NOTRE DAME, Ind. — It pays to be selfish, at least for husbands. Those are the findings, in a nutshell, of a new study just released by University of Notre Dame researchers. Virtually guaranteed to raise eyebrows and incite debate in homes across the country, the research concludes “disagreeable” married men who avoid pitching in at home usually end up having higher incomes than husbands who diligently help with household chores.
Focusing solely on heterosexual marriages, the study indicates that selfish husbands who avoid domestic chores have “more resources” to devote toward their careers. Consequently, they usually earn more money.
The use of the term “disagreeable” here is a reference to “agreeableness” — which is one of the “Big Five” dimensions used in psychology to describe someone’s personality. While someone who is agreeable is usually kind, generous, and sympathetic, disagreeable individuals are characterized by selfishness and competitiveness.
“Across two studies, we find evidence that disagreeable men tend to earn more money relative to their more agreeable male counterparts because they are more self-interested and less helpful to their wives at home, which allows for greater job involvement and, ultimately, higher pay,” lead author Brittany Solomon, a management professor at Notre Dame’s Mendoza College of Business, says in a university release. “This effect is even stronger among disagreeable men with more traditional gender role attitudes and when their wives are highly conscientious, presumably because in these cases their wives take on more household management and more seamlessly carry out the responsibilities.”
Being an unhelpful husband isn’t the suggestion here
These findings shouldn’t be misconstrued as saying that being selfish and disagreeable is a recipe for success. For instance, disagreeableness did not predict career success among more egalitarian men, men married to wives less willing to take on all the work, and men outside opposite-sex marriages.
“While disagreeableness in the workplace may lead some employees to success, those hoping to attain higher pay should at least hesitate before leaning into a disagreeable workplace persona,” Prof. Solomon warns. “Indeed, if self-interested and less communal work behavior was the only key to higher pay, then disagreeable men would tend to earn more, regardless of whether they were married, how they viewed gender roles or to whom they were married.”
This isn’t the first time a study links selfishness among men to greater financial/career success. Once one digs a little deeper though, this effect is hard to understand. Why does being selfish often lead to success for men when disagreeability is the exact opposite of supposedly valued workplace traits like leadership and cooperation?

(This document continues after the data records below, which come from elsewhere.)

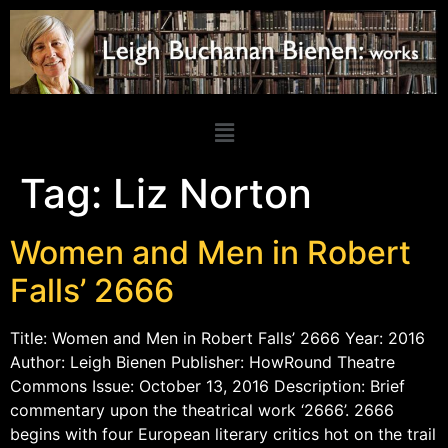
Tag:
Liz Norton
Women and Men in Robert
Falls’ 2666
Title: Women and Men in Robert Falls’ 2666 Year: 2016
Author: Leigh Bienen Publisher: HowRound Theatre
Commons Issue: October 13, 2016 Description: Brief
commentary upon the theatrical work ‘2666’. 2666
begins with four European literary critics hot on the trail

“Our findings build on the conventional wisdom that organizations seem to reward disagreeable workplace behaviors and highlight the importance of social exchange at home for success at work,” Prof. Solomon explains. “Our research suggests that organizations acknowledge the role that spousal exchange plays in individual success and points to the potential for organizations to refocus efforts to fuel job involvement on lightening the burden of at-home responsibilities. Doing so could allow employees to preserve resources that could then be invested in their jobs.
“Presumably, this type of initiative would be especially beneficial to those who do not have the persona and gender that, we found, naturally drives individually advantageous spousal exchange — that is, everyone other than disagreeable, married men,” she continues. “To help those who do not have the built-in at-home arrangement that enhances job involvement and pay, organizations may consider investing in infrastructure that helps establish more level career-related playing fields.”
How the workplace can play a role in marriage expectations
In summation, Prof. Solomon and her team theorize that providing more “non-work resources,” like preparing lists of reputable providers for home services and maintenance or establishing child care programs, may help less-selfish husbands gain the same resource advantages as they’re more disagreeable counterparts.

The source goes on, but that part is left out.